PROBLEM TO SOLVE: Pull from the data below each line where the word "means" occurs, and copy it.

[Stored data entries]

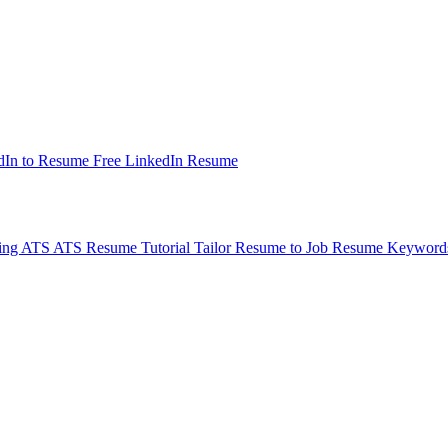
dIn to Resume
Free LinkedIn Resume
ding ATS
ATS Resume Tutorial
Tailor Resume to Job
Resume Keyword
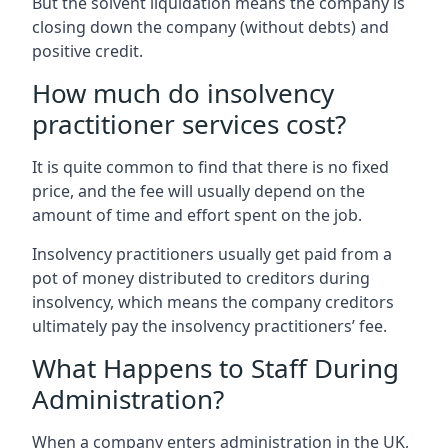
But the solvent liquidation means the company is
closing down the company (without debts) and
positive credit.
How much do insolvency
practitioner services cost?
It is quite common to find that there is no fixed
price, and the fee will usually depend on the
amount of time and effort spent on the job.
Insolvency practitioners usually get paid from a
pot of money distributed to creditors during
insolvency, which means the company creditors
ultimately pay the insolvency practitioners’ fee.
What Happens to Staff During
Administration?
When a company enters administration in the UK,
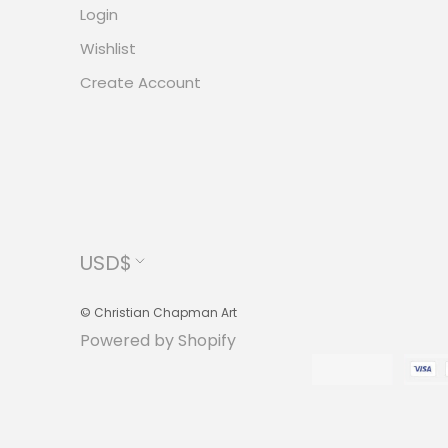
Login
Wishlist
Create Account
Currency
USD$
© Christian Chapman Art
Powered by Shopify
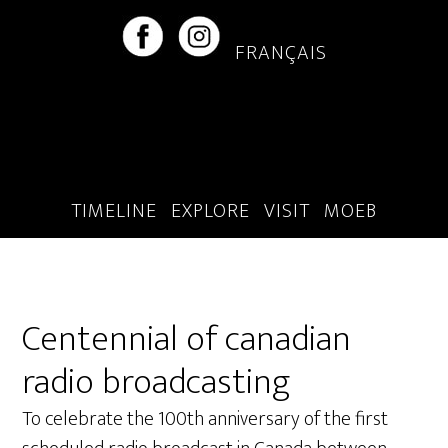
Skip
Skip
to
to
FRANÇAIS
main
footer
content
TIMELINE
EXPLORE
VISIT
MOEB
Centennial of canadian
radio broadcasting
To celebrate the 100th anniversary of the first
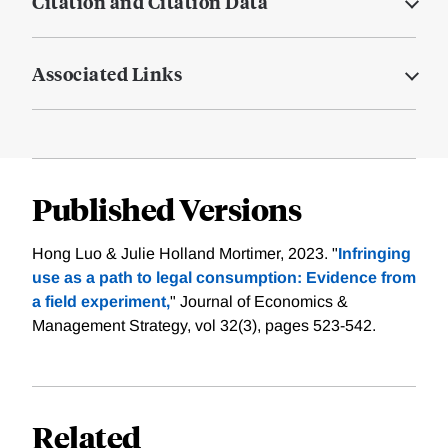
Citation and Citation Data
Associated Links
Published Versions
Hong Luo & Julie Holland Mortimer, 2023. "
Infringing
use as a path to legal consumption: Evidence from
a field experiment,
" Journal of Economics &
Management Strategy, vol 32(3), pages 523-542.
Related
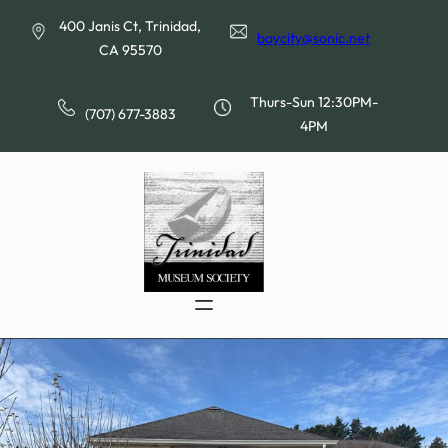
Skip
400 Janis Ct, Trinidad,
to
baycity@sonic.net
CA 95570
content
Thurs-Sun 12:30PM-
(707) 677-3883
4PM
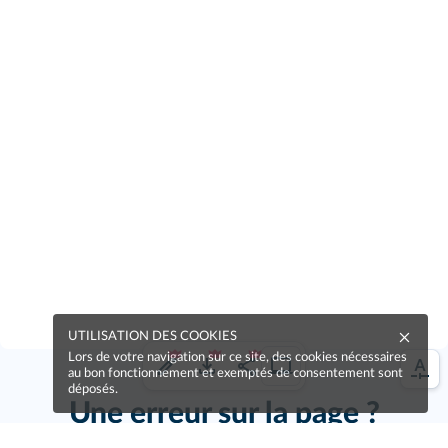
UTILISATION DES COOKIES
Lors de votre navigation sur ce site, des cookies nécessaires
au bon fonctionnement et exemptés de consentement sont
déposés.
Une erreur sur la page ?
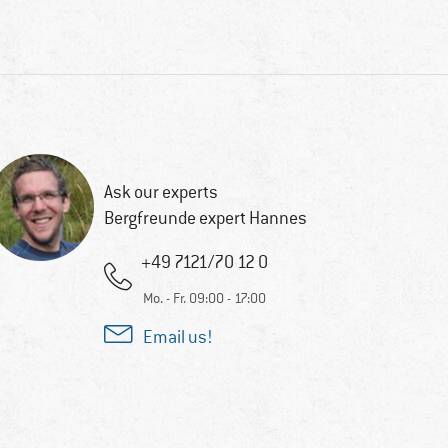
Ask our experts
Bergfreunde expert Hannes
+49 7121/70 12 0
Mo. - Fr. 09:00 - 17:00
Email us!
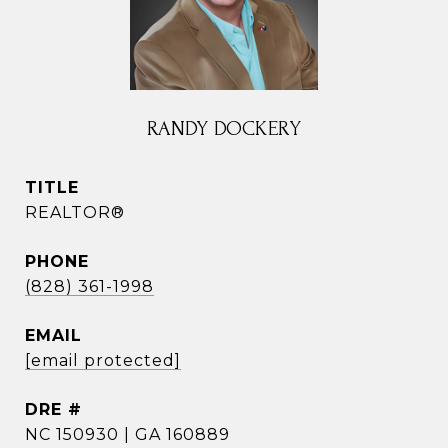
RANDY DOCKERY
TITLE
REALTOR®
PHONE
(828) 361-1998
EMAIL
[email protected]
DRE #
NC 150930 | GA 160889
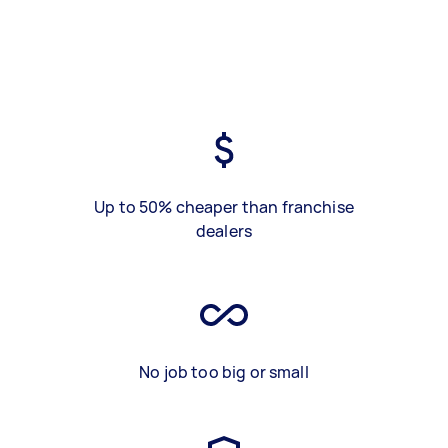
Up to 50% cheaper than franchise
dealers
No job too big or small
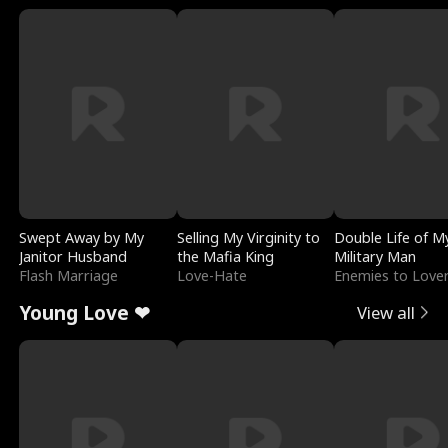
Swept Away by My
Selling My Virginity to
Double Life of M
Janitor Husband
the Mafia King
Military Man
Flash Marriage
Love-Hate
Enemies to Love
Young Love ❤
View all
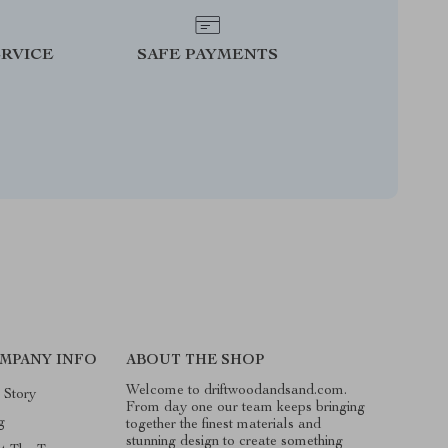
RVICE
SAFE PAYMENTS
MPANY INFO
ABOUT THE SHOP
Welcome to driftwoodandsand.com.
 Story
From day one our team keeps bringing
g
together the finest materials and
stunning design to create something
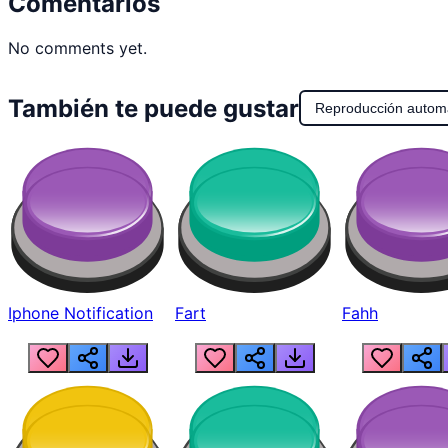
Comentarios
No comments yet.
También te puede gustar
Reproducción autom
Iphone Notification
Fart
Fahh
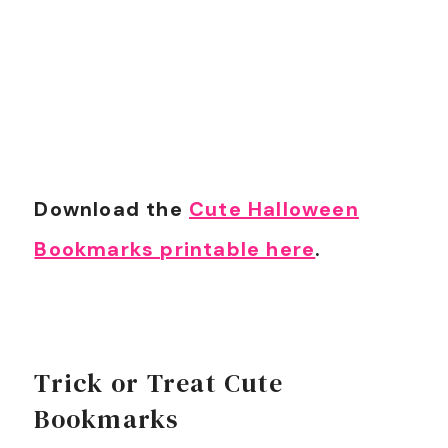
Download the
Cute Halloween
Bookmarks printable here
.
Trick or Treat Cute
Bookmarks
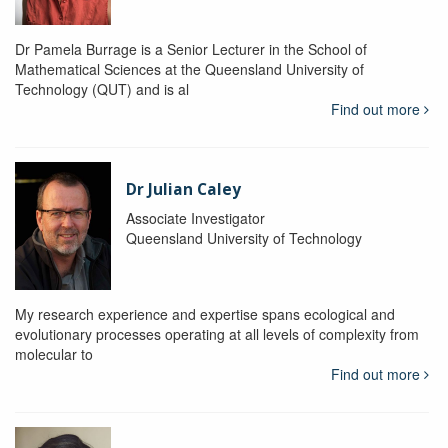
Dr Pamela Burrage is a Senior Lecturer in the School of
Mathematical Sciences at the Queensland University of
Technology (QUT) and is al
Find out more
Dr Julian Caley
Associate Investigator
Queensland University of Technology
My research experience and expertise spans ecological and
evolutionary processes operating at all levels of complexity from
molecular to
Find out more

SOLVED EXERCISE:
But the solvent liquidation means the company is
insolvency, which means the company creditors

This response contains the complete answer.